-- Opening Marker --
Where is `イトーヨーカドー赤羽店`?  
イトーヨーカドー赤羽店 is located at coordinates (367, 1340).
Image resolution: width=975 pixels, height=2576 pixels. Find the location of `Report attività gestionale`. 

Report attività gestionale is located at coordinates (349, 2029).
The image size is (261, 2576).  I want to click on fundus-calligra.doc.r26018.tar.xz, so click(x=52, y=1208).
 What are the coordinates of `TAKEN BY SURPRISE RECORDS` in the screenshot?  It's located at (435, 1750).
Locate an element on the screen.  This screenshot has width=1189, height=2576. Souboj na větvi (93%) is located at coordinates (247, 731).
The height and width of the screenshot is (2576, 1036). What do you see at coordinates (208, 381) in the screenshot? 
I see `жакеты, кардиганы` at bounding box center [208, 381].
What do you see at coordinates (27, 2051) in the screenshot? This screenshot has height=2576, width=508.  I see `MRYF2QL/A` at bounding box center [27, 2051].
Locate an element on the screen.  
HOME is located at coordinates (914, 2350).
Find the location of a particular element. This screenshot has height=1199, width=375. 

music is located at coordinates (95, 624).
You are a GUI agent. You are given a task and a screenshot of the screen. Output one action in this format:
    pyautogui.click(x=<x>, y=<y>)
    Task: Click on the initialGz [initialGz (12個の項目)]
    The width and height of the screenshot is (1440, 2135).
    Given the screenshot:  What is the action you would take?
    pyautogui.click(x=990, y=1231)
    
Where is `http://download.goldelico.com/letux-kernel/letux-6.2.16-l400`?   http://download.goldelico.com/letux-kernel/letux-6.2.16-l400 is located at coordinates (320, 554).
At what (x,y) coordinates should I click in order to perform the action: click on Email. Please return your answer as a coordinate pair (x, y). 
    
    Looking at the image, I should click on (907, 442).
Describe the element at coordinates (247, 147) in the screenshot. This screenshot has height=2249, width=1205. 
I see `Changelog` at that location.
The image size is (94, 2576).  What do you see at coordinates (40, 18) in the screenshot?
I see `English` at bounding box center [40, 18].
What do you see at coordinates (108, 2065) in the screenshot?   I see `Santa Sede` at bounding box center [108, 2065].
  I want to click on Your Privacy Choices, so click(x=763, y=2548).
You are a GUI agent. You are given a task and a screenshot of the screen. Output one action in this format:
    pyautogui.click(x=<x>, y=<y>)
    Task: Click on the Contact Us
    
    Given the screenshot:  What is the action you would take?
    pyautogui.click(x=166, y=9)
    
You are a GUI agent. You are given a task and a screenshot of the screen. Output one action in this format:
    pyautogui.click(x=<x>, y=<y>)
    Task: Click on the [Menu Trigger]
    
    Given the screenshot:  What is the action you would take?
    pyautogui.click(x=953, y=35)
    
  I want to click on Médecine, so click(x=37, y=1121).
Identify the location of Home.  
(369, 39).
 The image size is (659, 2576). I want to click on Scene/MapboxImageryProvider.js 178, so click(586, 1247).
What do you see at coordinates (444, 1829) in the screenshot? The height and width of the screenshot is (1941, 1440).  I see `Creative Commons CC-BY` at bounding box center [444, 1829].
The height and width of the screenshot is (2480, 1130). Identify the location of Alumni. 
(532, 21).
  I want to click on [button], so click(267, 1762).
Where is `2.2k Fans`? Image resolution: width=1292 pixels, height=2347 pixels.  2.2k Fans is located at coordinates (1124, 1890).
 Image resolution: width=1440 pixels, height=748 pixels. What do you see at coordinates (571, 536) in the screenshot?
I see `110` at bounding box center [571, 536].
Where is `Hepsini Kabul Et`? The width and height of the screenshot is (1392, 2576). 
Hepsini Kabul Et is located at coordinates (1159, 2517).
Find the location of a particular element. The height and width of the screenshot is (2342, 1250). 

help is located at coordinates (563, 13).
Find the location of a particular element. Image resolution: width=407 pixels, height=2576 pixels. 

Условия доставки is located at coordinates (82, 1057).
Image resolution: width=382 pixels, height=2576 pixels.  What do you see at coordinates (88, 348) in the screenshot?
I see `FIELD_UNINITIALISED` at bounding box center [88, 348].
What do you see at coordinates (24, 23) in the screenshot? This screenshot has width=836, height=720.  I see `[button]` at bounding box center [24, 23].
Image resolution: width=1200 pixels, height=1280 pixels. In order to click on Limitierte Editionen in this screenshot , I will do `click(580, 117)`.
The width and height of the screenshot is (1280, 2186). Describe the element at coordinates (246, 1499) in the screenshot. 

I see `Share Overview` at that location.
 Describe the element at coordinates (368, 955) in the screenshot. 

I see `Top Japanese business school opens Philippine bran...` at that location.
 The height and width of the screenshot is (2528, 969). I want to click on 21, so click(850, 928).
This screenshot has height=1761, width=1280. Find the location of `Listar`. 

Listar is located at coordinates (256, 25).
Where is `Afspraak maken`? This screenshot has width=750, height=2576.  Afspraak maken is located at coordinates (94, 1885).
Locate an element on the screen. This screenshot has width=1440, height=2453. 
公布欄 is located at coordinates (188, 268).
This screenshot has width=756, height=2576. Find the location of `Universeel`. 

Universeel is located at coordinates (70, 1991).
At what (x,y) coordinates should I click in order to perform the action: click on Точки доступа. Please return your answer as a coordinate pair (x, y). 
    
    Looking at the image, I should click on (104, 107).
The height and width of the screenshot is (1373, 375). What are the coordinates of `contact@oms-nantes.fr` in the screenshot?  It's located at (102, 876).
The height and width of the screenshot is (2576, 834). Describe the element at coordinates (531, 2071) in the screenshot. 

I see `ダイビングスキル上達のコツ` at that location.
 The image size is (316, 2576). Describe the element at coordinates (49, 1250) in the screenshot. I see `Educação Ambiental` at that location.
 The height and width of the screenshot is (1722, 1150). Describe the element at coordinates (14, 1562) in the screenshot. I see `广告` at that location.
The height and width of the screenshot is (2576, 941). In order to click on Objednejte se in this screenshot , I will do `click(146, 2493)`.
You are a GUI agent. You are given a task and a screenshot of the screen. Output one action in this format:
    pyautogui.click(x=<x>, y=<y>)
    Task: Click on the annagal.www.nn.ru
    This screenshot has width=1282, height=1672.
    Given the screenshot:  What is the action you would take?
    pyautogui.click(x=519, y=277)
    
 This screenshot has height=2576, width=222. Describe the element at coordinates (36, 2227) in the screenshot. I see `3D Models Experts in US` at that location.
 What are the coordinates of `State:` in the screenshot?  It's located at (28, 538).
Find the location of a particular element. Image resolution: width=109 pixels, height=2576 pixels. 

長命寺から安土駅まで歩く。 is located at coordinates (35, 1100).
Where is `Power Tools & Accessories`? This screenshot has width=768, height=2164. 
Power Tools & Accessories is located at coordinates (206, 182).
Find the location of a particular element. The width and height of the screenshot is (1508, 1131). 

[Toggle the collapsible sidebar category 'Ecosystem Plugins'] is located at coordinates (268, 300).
-- Closing Marker --
WHAT YOU WILL DO — Repeat the whole listing above exactly.

PROBLEM SOLUTION —
Where is `イトーヨーカドー赤羽店`?  
イトーヨーカドー赤羽店 is located at coordinates (367, 1340).
Image resolution: width=975 pixels, height=2576 pixels. Find the location of `Report attività gestionale`. 

Report attività gestionale is located at coordinates (349, 2029).
The image size is (261, 2576).  I want to click on fundus-calligra.doc.r26018.tar.xz, so click(x=52, y=1208).
 What are the coordinates of `TAKEN BY SURPRISE RECORDS` in the screenshot?  It's located at (435, 1750).
Locate an element on the screen.  This screenshot has width=1189, height=2576. Souboj na větvi (93%) is located at coordinates (247, 731).
The height and width of the screenshot is (2576, 1036). What do you see at coordinates (208, 381) in the screenshot? 
I see `жакеты, кардиганы` at bounding box center [208, 381].
What do you see at coordinates (27, 2051) in the screenshot? This screenshot has height=2576, width=508.  I see `MRYF2QL/A` at bounding box center [27, 2051].
Locate an element on the screen.  
HOME is located at coordinates (914, 2350).
Find the location of a particular element. This screenshot has height=1199, width=375. 

music is located at coordinates (95, 624).
You are a GUI agent. You are given a task and a screenshot of the screen. Output one action in this format:
    pyautogui.click(x=<x>, y=<y>)
    Task: Click on the initialGz [initialGz (12個の項目)]
    The width and height of the screenshot is (1440, 2135).
    Given the screenshot:  What is the action you would take?
    pyautogui.click(x=990, y=1231)
    
Where is `http://download.goldelico.com/letux-kernel/letux-6.2.16-l400`?   http://download.goldelico.com/letux-kernel/letux-6.2.16-l400 is located at coordinates (320, 554).
At what (x,y) coordinates should I click in order to perform the action: click on Email. Please return your answer as a coordinate pair (x, y). 
    
    Looking at the image, I should click on (907, 442).
Describe the element at coordinates (247, 147) in the screenshot. This screenshot has height=2249, width=1205. 
I see `Changelog` at that location.
The image size is (94, 2576).  What do you see at coordinates (40, 18) in the screenshot?
I see `English` at bounding box center [40, 18].
What do you see at coordinates (108, 2065) in the screenshot?   I see `Santa Sede` at bounding box center [108, 2065].
  I want to click on Your Privacy Choices, so click(x=763, y=2548).
You are a GUI agent. You are given a task and a screenshot of the screen. Output one action in this format:
    pyautogui.click(x=<x>, y=<y>)
    Task: Click on the Contact Us
    
    Given the screenshot:  What is the action you would take?
    pyautogui.click(x=166, y=9)
    
You are a GUI agent. You are given a task and a screenshot of the screen. Output one action in this format:
    pyautogui.click(x=<x>, y=<y>)
    Task: Click on the [Menu Trigger]
    
    Given the screenshot:  What is the action you would take?
    pyautogui.click(x=953, y=35)
    
  I want to click on Médecine, so click(x=37, y=1121).
Identify the location of Home.  
(369, 39).
 The image size is (659, 2576). I want to click on Scene/MapboxImageryProvider.js 178, so click(586, 1247).
What do you see at coordinates (444, 1829) in the screenshot? The height and width of the screenshot is (1941, 1440).  I see `Creative Commons CC-BY` at bounding box center [444, 1829].
The height and width of the screenshot is (2480, 1130). Identify the location of Alumni. 
(532, 21).
  I want to click on [button], so click(267, 1762).
Where is `2.2k Fans`? Image resolution: width=1292 pixels, height=2347 pixels.  2.2k Fans is located at coordinates (1124, 1890).
 Image resolution: width=1440 pixels, height=748 pixels. What do you see at coordinates (571, 536) in the screenshot?
I see `110` at bounding box center [571, 536].
Where is `Hepsini Kabul Et`? The width and height of the screenshot is (1392, 2576). 
Hepsini Kabul Et is located at coordinates (1159, 2517).
Find the location of a particular element. The height and width of the screenshot is (2342, 1250). 

help is located at coordinates (563, 13).
Find the location of a particular element. Image resolution: width=407 pixels, height=2576 pixels. 

Условия доставки is located at coordinates (82, 1057).
Image resolution: width=382 pixels, height=2576 pixels.  What do you see at coordinates (88, 348) in the screenshot?
I see `FIELD_UNINITIALISED` at bounding box center [88, 348].
What do you see at coordinates (24, 23) in the screenshot? This screenshot has width=836, height=720.  I see `[button]` at bounding box center [24, 23].
Image resolution: width=1200 pixels, height=1280 pixels. In order to click on Limitierte Editionen in this screenshot , I will do `click(580, 117)`.
The width and height of the screenshot is (1280, 2186). Describe the element at coordinates (246, 1499) in the screenshot. 

I see `Share Overview` at that location.
 Describe the element at coordinates (368, 955) in the screenshot. 

I see `Top Japanese business school opens Philippine bran...` at that location.
 The height and width of the screenshot is (2528, 969). I want to click on 21, so click(850, 928).
This screenshot has height=1761, width=1280. Find the location of `Listar`. 

Listar is located at coordinates (256, 25).
Where is `Afspraak maken`? This screenshot has width=750, height=2576.  Afspraak maken is located at coordinates (94, 1885).
Locate an element on the screen. This screenshot has width=1440, height=2453. 
公布欄 is located at coordinates (188, 268).
This screenshot has width=756, height=2576. Find the location of `Universeel`. 

Universeel is located at coordinates (70, 1991).
At what (x,y) coordinates should I click in order to perform the action: click on Точки доступа. Please return your answer as a coordinate pair (x, y). 
    
    Looking at the image, I should click on (104, 107).
The height and width of the screenshot is (1373, 375). What are the coordinates of `contact@oms-nantes.fr` in the screenshot?  It's located at (102, 876).
The height and width of the screenshot is (2576, 834). Describe the element at coordinates (531, 2071) in the screenshot. 

I see `ダイビングスキル上達のコツ` at that location.
 The image size is (316, 2576). Describe the element at coordinates (49, 1250) in the screenshot. I see `Educação Ambiental` at that location.
 The height and width of the screenshot is (1722, 1150). Describe the element at coordinates (14, 1562) in the screenshot. I see `广告` at that location.
The height and width of the screenshot is (2576, 941). In order to click on Objednejte se in this screenshot , I will do `click(146, 2493)`.
You are a GUI agent. You are given a task and a screenshot of the screen. Output one action in this format:
    pyautogui.click(x=<x>, y=<y>)
    Task: Click on the annagal.www.nn.ru
    This screenshot has width=1282, height=1672.
    Given the screenshot:  What is the action you would take?
    pyautogui.click(x=519, y=277)
    
 This screenshot has height=2576, width=222. Describe the element at coordinates (36, 2227) in the screenshot. I see `3D Models Experts in US` at that location.
 What are the coordinates of `State:` in the screenshot?  It's located at (28, 538).
Find the location of a particular element. Image resolution: width=109 pixels, height=2576 pixels. 

長命寺から安土駅まで歩く。 is located at coordinates (35, 1100).
Where is `Power Tools & Accessories`? This screenshot has width=768, height=2164. 
Power Tools & Accessories is located at coordinates (206, 182).
Find the location of a particular element. The width and height of the screenshot is (1508, 1131). 

[Toggle the collapsible sidebar category 'Ecosystem Plugins'] is located at coordinates (268, 300).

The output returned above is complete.